• [Problem statement]:
Here the job is to copy the data exactly and to exclude every image from it.
____
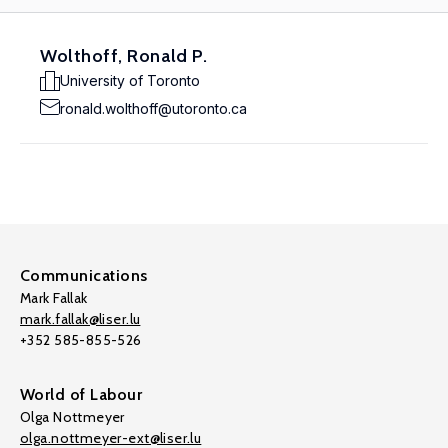
Wolthoff, Ronald P.
University of Toronto
ronald.wolthoff@utoronto.ca
Communications
Mark Fallak
mark.fallak@liser.lu
+352 585-855-526
World of Labour
Olga Nottmeyer
olga.nottmeyer-ext@liser.lu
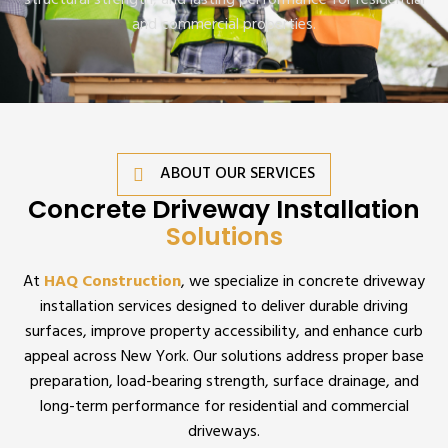
structural strength, and lasting performance for residential
and commercial properties.
ABOUT OUR SERVICES
Concrete Driveway Installation
Solutions
At
HAQ Construction
, we specialize in concrete driveway
installation services designed to deliver durable driving
surfaces, improve property accessibility, and enhance curb
appeal across New York. Our solutions address proper base
preparation, load-bearing strength, surface drainage, and
long-term performance for residential and commercial
driveways.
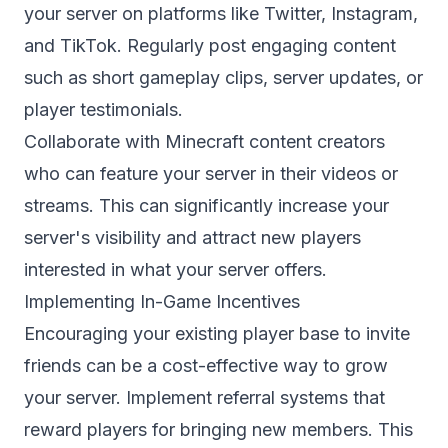
your server on platforms like Twitter, Instagram,
and TikTok. Regularly post engaging content
such as short gameplay clips, server updates, or
player testimonials.
Collaborate with Minecraft content creators
who can feature your server in their videos or
streams. This can significantly increase your
server's visibility and attract new players
interested in what your server offers.
Implementing In-Game Incentives
Encouraging your existing player base to invite
friends can be a cost-effective way to grow
your server. Implement referral systems that
reward players for bringing new members. This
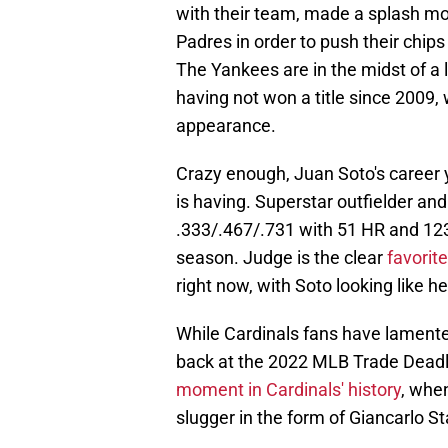
with their team, made a splash mo
Padres in order to push their chip
The Yankees are in the midst of a 
having not won a title since 2009, 
appearance.
Crazy enough, Juan Soto's career 
is having. Superstar outfielder an
.333/.467/.731 with 51 HR and 123
season. Judge is the clear
favorit
right now, with Soto looking like he 
While Cardinals fans have lamente
back at the 2022 MLB Trade Deadli
moment in Cardinals' history
, when
slugger in the form of Giancarlo S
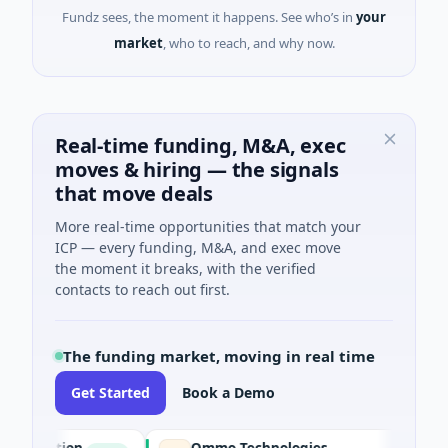
Fundz sees, the moment it happens. See who’s in
your
market
, who to reach, and why now.
Real-time funding, M&A, exec
moves & hiring — the signals
that move deals
More real-time opportunities that match your
ICP — every funding, M&A, and exec move
the moment it breaks, with the verified
contacts to reach out first.
The funding market, moving in real time
Get Started
Book a Demo
oration
Ommo Technologies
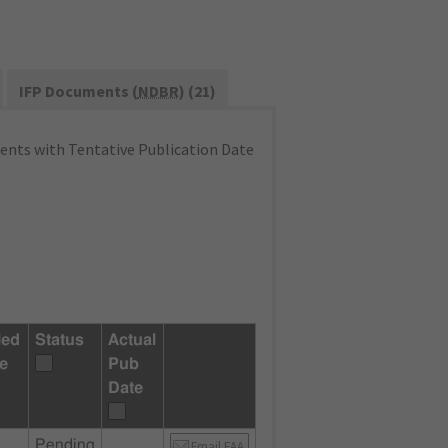
IFP Documents (
NDBR
) (21)
nts with Tentative Publication Date
led
Status
Actual
e
Pub
Date
Pending
Email FAA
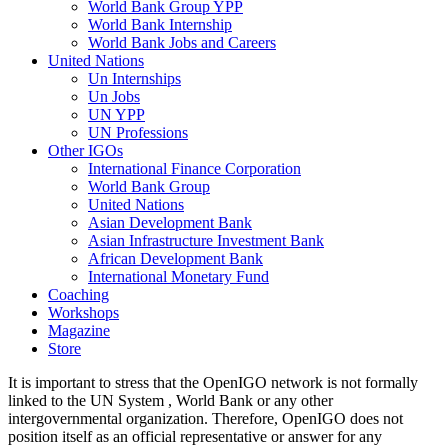
World Bank Group YPP
World Bank Internship
World Bank Jobs and Careers
United Nations
Un Internships
Un Jobs
UN YPP
UN Professions
Other IGOs
International Finance Corporation
World Bank Group
United Nations
Asian Development Bank
Asian Infrastructure Investment Bank
African Development Bank
International Monetary Fund
Coaching
Workshops
Magazine
Store
It is important to stress that the OpenIGO network is not formally
linked to the UN System , World Bank or any other
intergovernmental organization. Therefore, OpenIGO does not
position itself as an official representative or answer for any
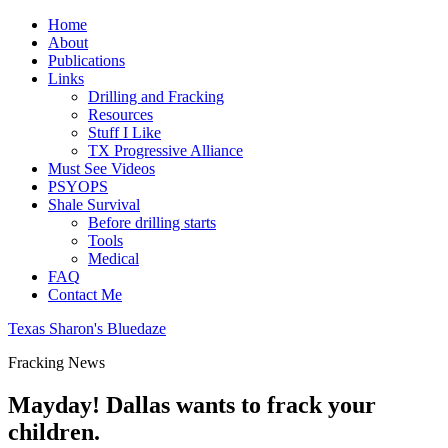
Home
About
Publications
Links
Drilling and Fracking
Resources
Stuff I Like
TX Progressive Alliance
Must See Videos
PSYOPS
Shale Survival
Before drilling starts
Tools
Medical
FAQ
Contact Me
Texas Sharon's Bluedaze
Fracking News
Mayday! Dallas wants to frack your
children.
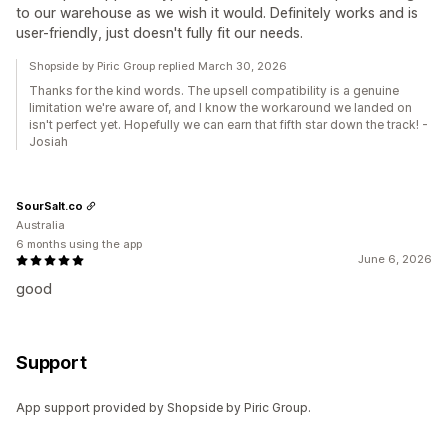
to our warehouse as we wish it would. Definitely works and is
user-friendly, just doesn't fully fit our needs.
Shopside by Piric Group replied March 30, 2026
Thanks for the kind words. The upsell compatibility is a genuine
limitation we're aware of, and I know the workaround we landed on
isn't perfect yet. Hopefully we can earn that fifth star down the track! -
Josiah
SourSalt.co
Australia
6 months using the app
June 6, 2026
good
Support
App support provided by Shopside by Piric Group.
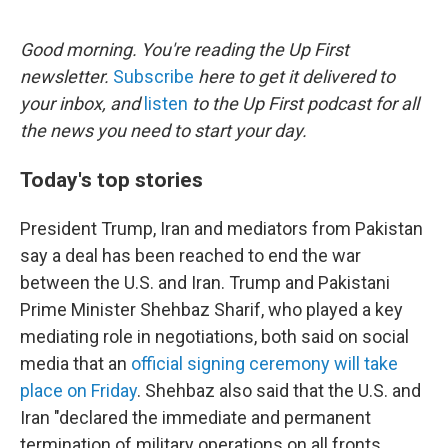
e
d
r
I
n
Good morning. You're reading the Up First
newsletter.
Subscribe
here to get it delivered to
your inbox, and
listen
to the Up First podcast for all
the news you need to start your day.
Today's top stories
President Trump, Iran and mediators from Pakistan
say a deal has been reached to end the war
between the U.S. and Iran. Trump and Pakistani
Prime Minister Shehbaz Sharif, who played a key
mediating role in negotiations, both said on social
media that an
official signing ceremony will take
place on Friday
. Shehbaz also said that the U.S. and
Iran "declared the immediate and permanent
termination of military operations on all fronts,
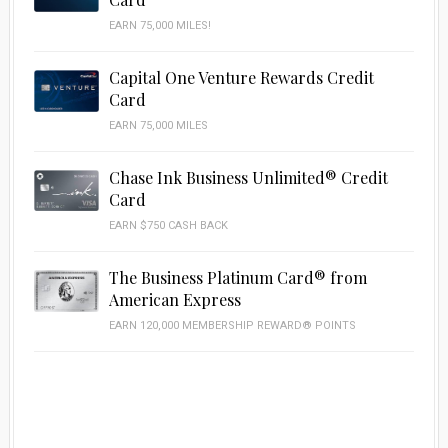
EARN 75,000 MILES!
Capital One Venture Rewards Credit
Card
EARN 75,000 MILES
Chase Ink Business Unlimited® Credit
Card
EARN $750 CASH BACK
The Business Platinum Card® from
American Express
EARN 120,000 MEMBERSHIP REWARD® POINTS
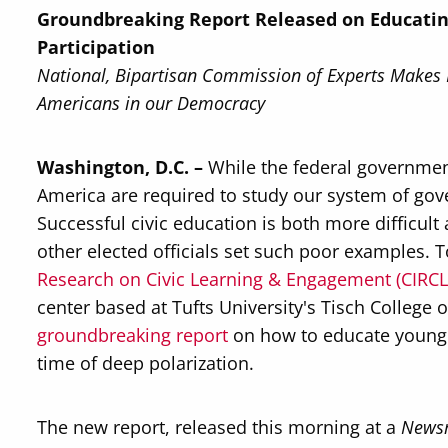
Groundbreaking Report Released on Educating 
Participation
National, Bipartisan Commission of Experts Makes
Americans in our Democracy
Washington, D.C. –
While the federal governmen
America are required to study our system of go
Successful civic education is both more difficu
other elected officials set such poor examples. 
Research on Civic Learning & Engagement (CIRCL
center based at Tufts University's Tisch College 
groundbreaking report
on how to educate young A
time of deep polarization.
The new report, released this morning at a
News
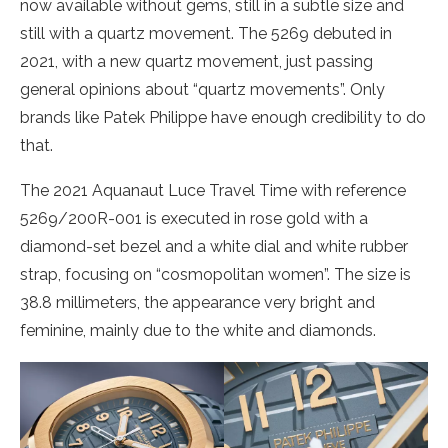
now available without gems, still in a subtle size and
still with a quartz movement. The 5269 debuted in
2021, with a new quartz movement, just passing
general opinions about “quartz movements”. Only
brands like Patek Philippe have enough credibility to do
that.
The 2021 Aquanaut Luce Travel Time with reference
5269/200R-001 is executed in rose gold with a
diamond-set bezel and a white dial and white rubber
strap, focusing on “cosmopolitan women”. The size is
38.8 millimeters, the appearance very bright and
feminine, mainly due to the white and diamonds.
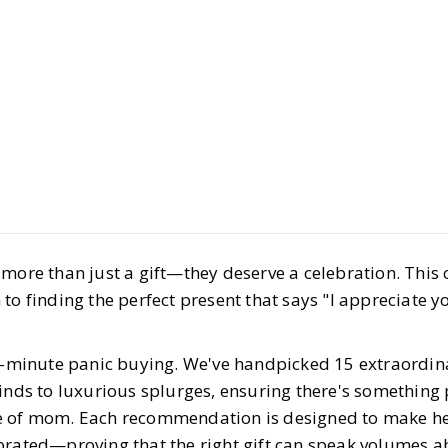
Style
Gift Guides
The Best G
2025
BY
Jasmine
APRIL 9, 
9
MIN READ
more than just a gift—they deserve a celebration. This 
to finding the perfect present that says "I appreciate y
st-minute panic buying. We've handpicked 15 extraordina
inds to luxurious splurges, ensuring there's something 
e of mom. Each recommendation is designed to make her
ebrated—proving that the right gift can speak volumes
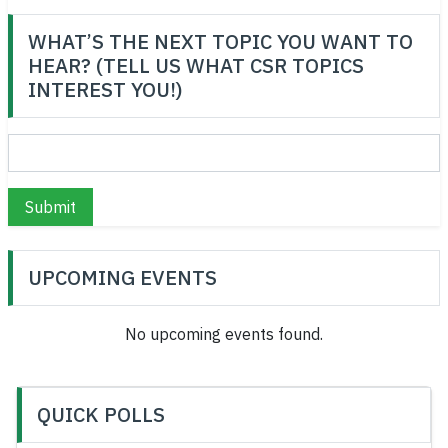
WHAT’S THE NEXT TOPIC YOU WANT TO
HEAR? (TELL US WHAT CSR TOPICS
INTEREST YOU!)
Submit
UPCOMING EVENTS
No upcoming events found.
QUICK POLLS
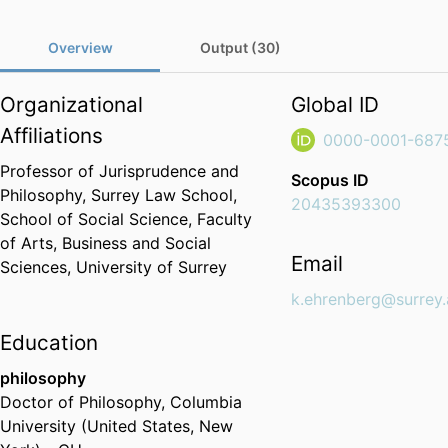
Overview
Output (30)
Organizational
Global ID
Affiliations
0000-0001-687
Professor of Jurisprudence and
Scopus ID
Philosophy,
Surrey Law School,
20435393300
School of Social Science,
Faculty
of Arts, Business and Social
Email
Sciences,
University of Surrey
k.ehrenberg@surrey.
Education
philosophy
Doctor of Philosophy
,
Columbia
University (United States, New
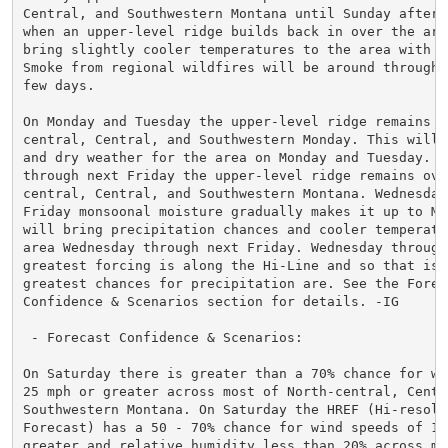
Central, and Southwestern Montana until Sunday afterno
when an upper-level ridge builds back in over the area
bring slightly cooler temperatures to the area with dr
Smoke from regional wildfires will be around throughou
few days.

On Monday and Tuesday the upper-level ridge remains ov
central, Central, and Southwestern Monday. This will k
and dry weather for the area on Monday and Tuesday. We
through next Friday the upper-level ridge remains over
central, Central, and Southwestern Montana. Wednesday 
Friday monsoonal moisture gradually makes it up to Mon
will bring precipitation chances and cooler temperatur
area Wednesday through next Friday. Wednesday through 
greatest forcing is along the Hi-Line and so that is w
greatest chances for precipitation are. See the Foreca
Confidence & Scenarios section for details. -IG

 - Forecast Confidence & Scenarios:

On Saturday there is greater than a 70% chance for win
25 mph or greater across most of North-central, Centra
Southwestern Montana. On Saturday the HREF (Hi-resolu
Forecast) has a 50 - 70% chance for wind speeds of 15 
greater and relative humidity less than 20% across muc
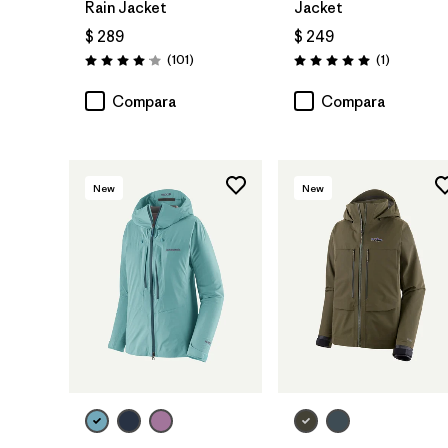
Rain Jacket
Jacket
$ 289
$ 249
Comentarios
Comentari
(101
)
(1
)
Valoración: 4.1 / 5
Valoración: 5.0 / 5
Compara
Compara
New
New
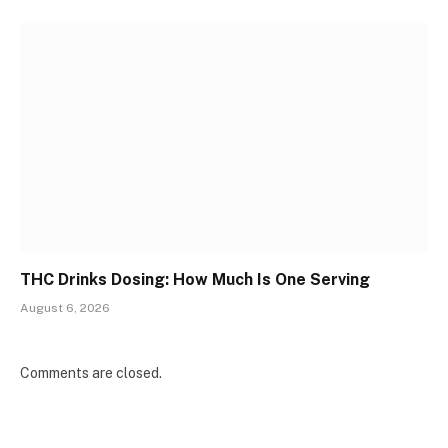
THC Drinks Dosing: How Much Is One Serving
August 6, 2026
Comments are closed.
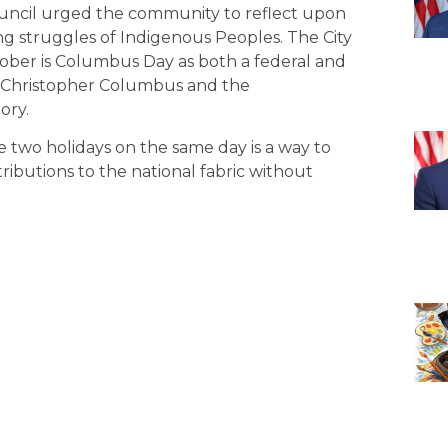
ouncil urged the community to reflect upon
ng struggles of Indigenous Peoples. The City
ober is Columbus Day as both a federal and
 Christopher Columbus and the
ory.
 two holidays on the same day is a way to
ibutions to the national fabric without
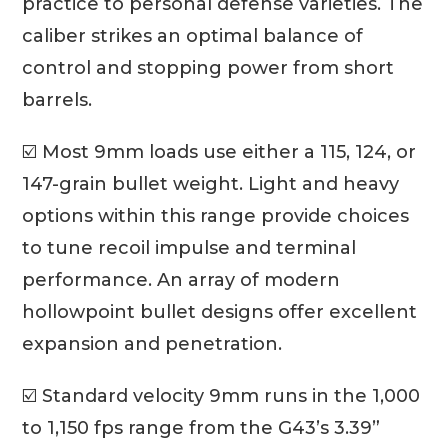
practice to personal defense varieties. The
caliber strikes an optimal balance of
control and stopping power from short
barrels.
☑️ Most 9mm loads use either a 115, 124, or
147-grain bullet weight. Light and heavy
options within this range provide choices
to tune recoil impulse and terminal
performance. An array of modern
hollowpoint bullet designs offer excellent
expansion and penetration.
☑️ Standard velocity 9mm runs in the 1,000
to 1,150 fps range from the G43’s 3.39”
____
• [Response to the task]:
Wolthoff, Ronald P.
University of Toronto
ronald.wolthoff@utoronto.ca
Communications
Mark Fallak
mark.fallak@liser.lu
+352 585-855-526
World of Labour
Olga Nottmeyer
olga.nottmeyer-ext@liser.lu
structural strength, and lasting performance for residential
and commercial properties.
ABOUT OUR SERVICES
Concrete Driveway Installation
Solutions
At
HAQ Construction
, we specialize in concrete driveway
installation services designed to deliver durable driving
surfaces, improve property accessibility, and enhance curb
appeal across New York. Our solutions address proper base
preparation, load-bearing strength, surface drainage, and
long-term performance for residential and commercial
driveways.
your server on platforms like Twitter, Instagram,
and TikTok. Regularly post engaging content
such as short gameplay clips, server updates, or
player testimonials.
Collaborate with Minecraft content creators
who can feature your server in their videos or
streams. This can significantly increase your
server's visibility and attract new players
interested in what your server offers.
Implementing In-Game Incentives
Encouraging your existing player base to invite
friends can be a cost-effective way to grow
your server. Implement referral systems that
reward players for bringing new members. This
with their team, made a splash mo
Padres in order to push their chip
The Yankees are in the midst of a 
having not won a title since 2009, 
appearance.
Crazy enough, Juan Soto's career 
is having. Superstar outfielder an
.333/.467/.731 with 51 HR and 123
season. Judge is the clear
favorit
right now, with Soto looking like he 
While Cardinals fans have lamente
back at the 2022 MLB Trade Deadli
moment in Cardinals' history
, when
slugger in the form of Giancarlo S
Fundz sees, the moment it happens. See who’s in
your
market
, who to reach, and why now.
Real-time funding, M&A, exec
moves & hiring — the signals
that move deals
More real-time opportunities that match your
ICP — every funding, M&A, and exec move
the moment it breaks, with the verified
contacts to reach out first.
The funding market, moving in real time
Get Started
Book a Demo
oration
Ommo Technologies
IFP Documents (
NDBR
) (21)
nts with Tentative Publication Date
led
Status
Actual
e
Pub
Date
Pending
Email FAA
World Bank Group YPP
World Bank Internship
World Bank Jobs and Careers
United Nations
Un Internships
Un Jobs
UN YPP
UN Professions
Other IGOs
International Finance Corporation
World Bank Group
United Nations
Asian Development Bank
Asian Infrastructure Investment Bank
African Development Bank
International Monetary Fund
Coaching
Workshops
Magazine
Store
It is important to stress that the OpenIGO network is not formally
linked to the UN System , World Bank or any other
intergovernmental organization. Therefore, OpenIGO does not
position itself as an official representative or answer for any
Home
About
Publications
Links
Drilling and Fracking
Resources
Stuff I Like
TX Progressive Alliance
Must See Videos
PSYOPS
Shale Survival
Before drilling starts
Tools
Medical
FAQ
Contact Me
Texas Sharon's Bluedaze
Fracking News
Mayday! Dallas wants to frack your
children.
to our warehouse as we wish it would. Definitely works and is
user-friendly, just doesn't fully fit our needs.
Shopside by Piric Group replied March 30, 2026
Thanks for the kind words. The upsell compatibility is a genuine
limitation we're aware of, and I know the workaround we landed on
isn't perfect yet. Hopefully we can earn that fifth star down the track! -
Josiah
SourSalt.co
Australia
6 months using the app
June 6, 2026
good
Support
App support provided by Shopside by Piric Group.
e
d
r
I
n
Good morning. You're reading the Up First
newsletter.
Subscribe
here to get it delivered to
your inbox, and
listen
to the Up First podcast for all
the news you need to start your day.
Today's top stories
President Trump, Iran and mediators from Pakistan
say a deal has been reached to end the war
between the U.S. and Iran. Trump and Pakistani
Prime Minister Shehbaz Sharif, who played a key
mediating role in negotiations, both said on social
media that an
official signing ceremony will take
place on Friday
. Shehbaz also said that the U.S. and
Iran "declared the immediate and permanent
termination of military operations on all fronts,
EARN 75,000 MILES!
Capital One Venture Rewards Credit
Card
EARN 75,000 MILES
Chase Ink Business Unlimited® Credit
Card
EARN $750 CASH BACK
The Business Platinum Card® from
American Express
EARN 120,000 MEMBERSHIP REWARD® POINTS
Groundbreaking Report Released on Educating 
Participation
National, Bipartisan Commission of Experts Makes
Americans in our Democracy
Washington, D.C. –
While the federal governmen
America are required to study our system of go
Successful civic education is both more difficu
other elected officials set such poor examples. 
Research on Civic Learning & Engagement (CIRCL
center based at Tufts University's Tisch College 
groundbreaking report
on how to educate young A
time of deep polarization.
The new report, released this morning at a
News
now available without gems, still in a subtle size and
still with a quartz movement. The 5269 debuted in
2021, with a new quartz movement, just passing
general opinions about “quartz movements”. Only
brands like Patek Philippe have enough credibility to do
that.
The 2021 Aquanaut Luce Travel Time with reference
5269/200R-001 is executed in rose gold with a
diamond-set bezel and a white dial and white rubber
strap, focusing on “cosmopolitan women”. The size is
38.8 millimeters, the appearance very bright and
feminine, mainly due to the white and diamonds.
Style
Gift Guides
The Best G
2025
BY
Jasmine
APRIL 9, 
9
MIN READ
more than just a gift—they deserve a celebration. This 
to finding the perfect present that says "I appreciate y
st-minute panic buying. We've handpicked 15 extraordina
inds to luxurious splurges, ensuring there's something 
e of mom. Each recommendation is designed to make her
ebrated—proving that the right gift can speak volumes
WHAT’S THE NEXT TOPIC YOU WANT TO
HEAR? (TELL US WHAT CSR TOPICS
INTEREST YOU!)
Submit
UPCOMING EVENTS
No upcoming events found.
QUICK POLLS
Overview
Output (30)
Organizational
Global ID
Affiliations
0000-0001-687
Professor of Jurisprudence and
Scopus ID
Philosophy,
Surrey Law School,
20435393300
School of Social Science,
Faculty
of Arts, Business and Social
Email
Sciences,
University of Surrey
k.ehrenberg@surrey.
Education
philosophy
Doctor of Philosophy
,
Columbia
University (United States, New
Central, and Southwestern Montana until Sunday afterno
when an upper-level ridge builds back in over the area
bring slightly cooler temperatures to the area with dr
Smoke from regional wildfires will be around throughou
few days.

On Monday and Tuesday the upper-level ridge remains ov
central, Central, and Southwestern Monday. This will k
and dry weather for the area on Monday and Tuesday. We
through next Friday the upper-level ridge remains over
central, Central, and Southwestern Montana. Wednesday 
Friday monsoonal moisture gradually makes it up to Mon
will bring precipitation chances and cooler temperatur
area Wednesday through next Friday. Wednesday through 
greatest forcing is along the Hi-Line and so that is w
greatest chances for precipitation are. See the Foreca
Confidence & Scenarios section for details. -IG

 - Forecast Confidence & Scenarios:

On Saturday there is greater than a 70% chance for win
25 mph or greater across most of North-central, Centra
Southwestern Montana. On Saturday the HREF (Hi-resolu
Forecast) has a 50 - 70% chance for wind speeds of 15 
greater and relative humidity less than 20% across muc
Rain Jacket
Jacket
$ 289
$ 249
Comentarios
Comentari
(101
)
(1
)
Valoración: 4.1 / 5
Valoración: 5.0 / 5
Compara
Compara
New
New
THC Drinks Dosing: How Much Is One Serving
August 6, 2026
Comments are closed.
ouncil urged the community to reflect upon
ng struggles of Indigenous Peoples. The City
ober is Columbus Day as both a federal and
 Christopher Columbus and the
ory.
 two holidays on the same day is a way to
ibutions to the national fabric without
practice to personal defense varieties. The
caliber strikes an optimal balance of
control and stopping power from short
barrels.
☑️ Most 9mm loads use either a 115, 124, or
147-grain bullet weight. Light and heavy
options within this range provide choices
to tune recoil impulse and terminal
performance. An array of modern
hollowpoint bullet designs offer excellent
expansion and penetration.
☑️ Standard velocity 9mm runs in the 1,000
to 1,150 fps range from the G43’s 3.39”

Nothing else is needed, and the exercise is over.